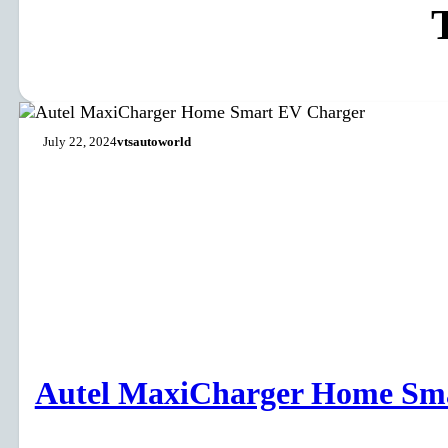
July 22, 2024
vtsautoworld
Autel MaxiCharger Home Sm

#### Exercise
Go through the listing above and retype it exactly, skipping every picture.

#### Reply
July 22, 2024
vtsautoworld
Autel MaxiCharger Home Sm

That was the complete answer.